## Directions
Set every entry down again, unchanged, picture-free.

## Information supplied
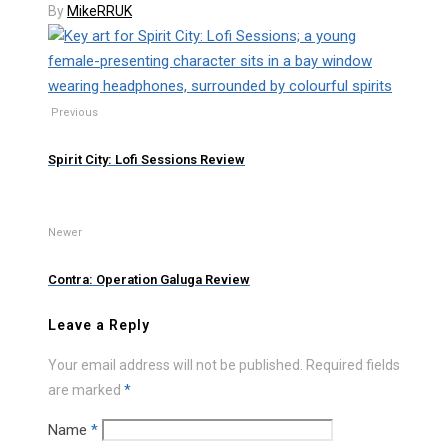
By
MikeRRUK
Previous
Spirit City: Lofi Sessions Review
Newer
Contra: Operation Galuga Review
Leave a Reply
Your email address will not be published.
Required fields
are marked
*
Name
*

## Response
By
MikeRRUK
Previous
Spirit City: Lofi Sessions Review
Newer
Contra: Operation Galuga Review
Leave a Reply
Your email address will not be published.
Required fields
are marked
*
Name
*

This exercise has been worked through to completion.